Through our work with the World Business Council for Sustainable Development (WBCSD), we have found that the world of reporting provisions is even more complicated and have set out to map the reporting landscape in order to help businesses, regulators and others navigate this complex world. The outcome of this work will be The Reporting Exchange.
Our latest report with the ACCA further discusses the fragmentation of the reporting landscape which results in the discipline failing to fulfil its potential. There are, however, seven fundamentals that companies can use to ensure that their reporting is successful:
- Clear objective: ensure an objective is set for the reporting activity so you know why you are reporting;
- Audience: know who is asking for the information. This might be set by an appropriate authority (e.g. regulator or investors);
- Clear content: make sure you are clear about what you are reporting;
- Standard: follow a standard to make sure you know how to report
- System: have a system in place for supplying, storing and analysing information so that you know where to report information and users know where to find it.

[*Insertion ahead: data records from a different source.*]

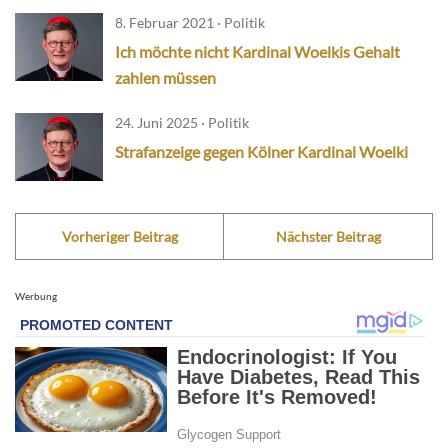
8. Februar 2021 · Politik
Ich möchte nicht Kardinal Woelkis Gehalt
zahlen müssen
24. Juni 2025 · Politik
Strafanzeige gegen Kölner Kardinal Woelki
Vorheriger Beitrag
Nächster Beitrag
Werbung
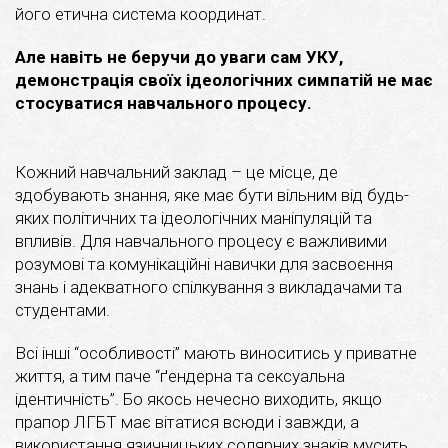
його етична система координат.
Але навіть не беручи до уваги сам УКУ,
демонстрація своїх ідеологічних симпатій не має
стосуватися навчального процесу.
Кожний навчальний заклад – це місце, де
здобувають знання, яке має бути вільним від будь-
яких політичних та ідеологічних маніпуляцій та
впливів. Для навчального процесу є важливими
розумові та комунікаційні навички для засвоєння
знань і адекватного спілкування з викладачами та
студентами.
Всі інші “особливості” мають виноситись у приватне
життя, а тим паче “ґендерна та сексуальна
ідентичність”. Бо якось нечесно виходить, якщо
прапор ЛГБТ має вітатися всюди і завжди, а
використання язичницьких солярних знаків мусить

- Assurance: ensure that information complies with the standards used to prepare them so that users can have confidence in what you report
- Review: ensure that readers can feed back views to preparers and standard setters about whether they are getting what they need.
We work to provide guidance to those caught amongst the confusion of sustainability reporting by making connections and showing how different reporting approaches align. Through the CDSB Framework, we set out an approach that helps organisations prepare and present consistent, comparable and decision-useful environmental information in mainstream reports. Our work with World Business Council for Sustainable Development (WBCSD) also aims to address the complexity of the sustainability reporting world through a ground breaking global knowledge platform to make it easier to navigate the reporting landscape.
We are entering into a new order of corporate reporting in which sustainability and financial information will be reported with the same rigour. Collaboration and alignment is crucial to ensure that the new order of corporate reporting is successful by bringing harmonisation to the over '400' initiatives in existence today.